Restore is failing to restore one of the PVs with error
message: 'error running restore err=chdir /host_pods/4c3b4055-4815-4e9b-b131-75a94c762748/volumes/kubernetes.io~csi/pvc-xxxx-xxxx-xxxx-xxxx-xxxx/mount:
no such file or directory: chdir /host_pods/4c3b4055-4815-4e9b-b131-75a94c762748/volumes/kubernetes.io~csi/pvc-xxxcccc-xxxx-xxxx-xxxx-xxxxxxxxxx/mount:
no such file or directory'
This can be observed in Restic pod node-agent-xxx
The objects have been changed during the restore 



Cause

This issue doesn't seem to be with velero or how k8s handles statefulsets but with the minio operator.

This is the process observed during restore 

  • velero restores the statefulset pods and statefulset itself. note that velero adds labels to the restored pods and statefulset to indicate the name of the backup and restore operation.
  • the copying of data into the pvc begins via the init-containers in the statefulset pods
  • minio operator notices that a statefulset was newly created and constructs its own expected statefulset. the statefulset constructed differs from the one velero just created in that the newly added velero labels from under `.metadata` get copied to `.spec.template.metadata` as well
  • since there is a difference, minio operator updates the statefulset to match its expected version
  • due to the update, the statefulset pods are rolled out again
  • the volume restores in progress on the old statefulset pods are interrupted. some of them fail and some hang indefinitely

The pods were being terminated because somebody had updated the statefulset (generation had increased since restore).  In general an "operator" or "controller" is responsible for watching and updating the resources that it owns, in this case the statefulset.

Resolution

Disable the reconciliation  process by reducing number of pod of the operator to 0 or pause active reconciliation


Workaround:

Validated workaround is by temporarily disabling the minio operator before starting the restore and then reenabling it once the restore completes.
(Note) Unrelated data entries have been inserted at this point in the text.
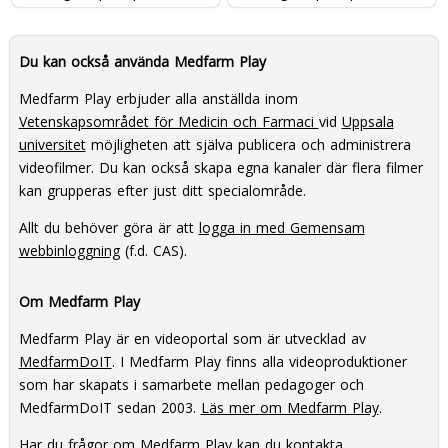
Du kan också använda Medfarm Play
Medfarm Play erbjuder alla anställda inom
Vetenskapsområdet för Medicin och Farmaci
vid
Uppsala
universitet
möjligheten att själva publicera och administrera
videofilmer. Du kan också skapa egna kanaler där flera filmer
kan grupperas efter just ditt specialområde.
Allt du behöver göra är att
logga in med Gemensam
webbinloggning
(f.d. CAS).
Om Medfarm Play
Medfarm Play är en videoportal som är utvecklad av
MedfarmDoIT
. I Medfarm Play finns alla videoproduktioner
som har skapats i samarbete mellan pedagoger och
MedfarmDoIT sedan 2003.
Läs mer om Medfarm Play
.
Har du frågor om Medfarm Play kan du
kontakta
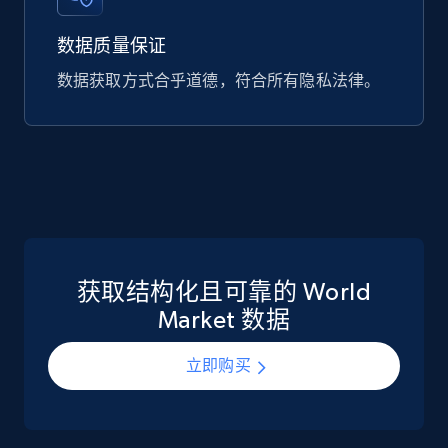
数据质量保证
Google Play Store reviews
数据获取方式合乎道德，符合所有隐私法律。
URL, Review id, Reviewer name, Review date,
Review rating, Review, Found helpful, App url, and
more.
eCommerce
740+
39+
立即购买
获取结构化且可靠的 World
Market 数据
立即购买
Mouser - Products
Product url, Category url, Mouser part num, Mfr
part number, Manufacturer, Image, Image high,
Manufacturer url, and more.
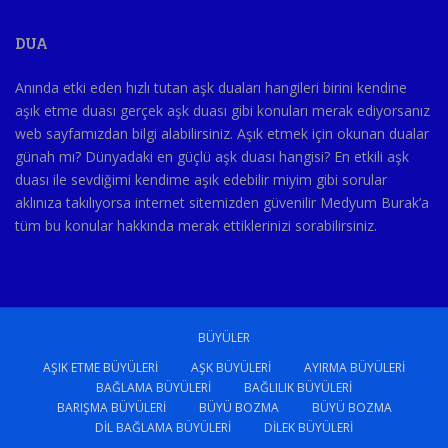
DUA
Anında etki eden hızlı tutan aşk duaları hangileri birini kendine
aşık etme duası gerçek aşk duası gibi konuları merak ediyorsanız
web sayfamızdan bilgi alabilirsiniz. Aşık etmek için okunan dualar
günah mı? Dünyadaki en güçlü aşk duası hangisi? En etkili aşk
duası ile sevdiğimi kendime aşık edebilir miyim gibi sorular
aklınıza takılıyorsa internet sitemizden güvenilir Medyum Burak’a
tüm bu konular hakkında merak ettiklerinizi sorabilirsiniz.
BÜYÜLER
AŞIK ETME BÜYÜLERI
AŞK BÜYÜLERI
AYIRMA BÜYÜLERI
BAĞLAMA BÜYÜLERI
BAĞLILIK BÜYÜLERI
BARIŞMA BÜYÜLERI
BÜYÜ BOZMA
BÜYÜ BOZMA
DIL BAĞLAMA BÜYÜLERI
DILEK BÜYÜLERI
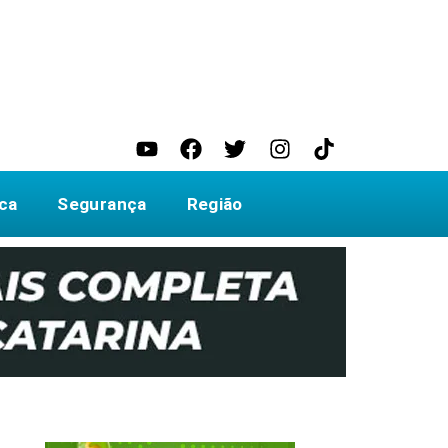
ica
Segurança
Região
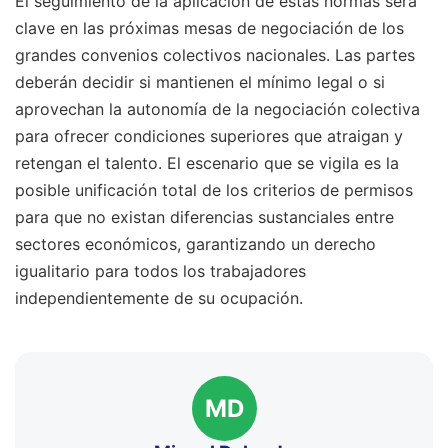
El seguimiento de la aplicación de estas normas será
clave en las próximas mesas de negociación de los
grandes convenios colectivos nacionales. Las partes
deberán decidir si mantienen el mínimo legal o si
aprovechan la autonomía de la negociación colectiva
para ofrecer condiciones superiores que atraigan y
retengan el talento. El escenario que se vigila es la
posible unificación total de los criterios de permisos
para que no existan diferencias sustanciales entre
sectores económicos, garantizando un derecho
igualitario para todos los trabajadores
independientemente de su ocupación.
MD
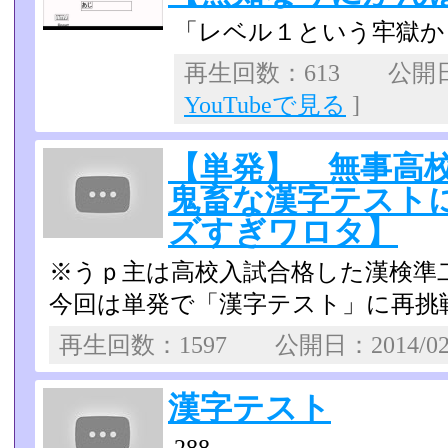
「レベル１という牢獄か
再生回数：613 公開日：
YouTubeで見る
]
【単発】 無事高
鬼畜な漢字テスト
ズすぎワロタ】
※うｐ主は高校入試合格した漢検準
今回は単発で「漢字テスト」に再挑
再生回数：1597 公開日：2014/0
漢字テスト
You can do this by editing the minio-operator deployment and setting replicas to 0 (you may need to change replicas via helm if the deployment is actively managed and gets auto reset).
Same would apply other subsystems that actively monitor a deployment or statefulset 

$ kubectl -n minio-operator edit deploy minio-operator

// verify no minio-operator pods
$ kubectl -n minio-operator get pod
CSI snapshots is alternative that would work since unlike FSB/restic, it does not depend on the pods for the volume restores. But CSI snapshot support is not yet ready on TKG(S) and therefore not available for such clusters through the TMC today.

In case the restore gets hung and you don't want to wait for it to fail. Basically just restart the velero pod.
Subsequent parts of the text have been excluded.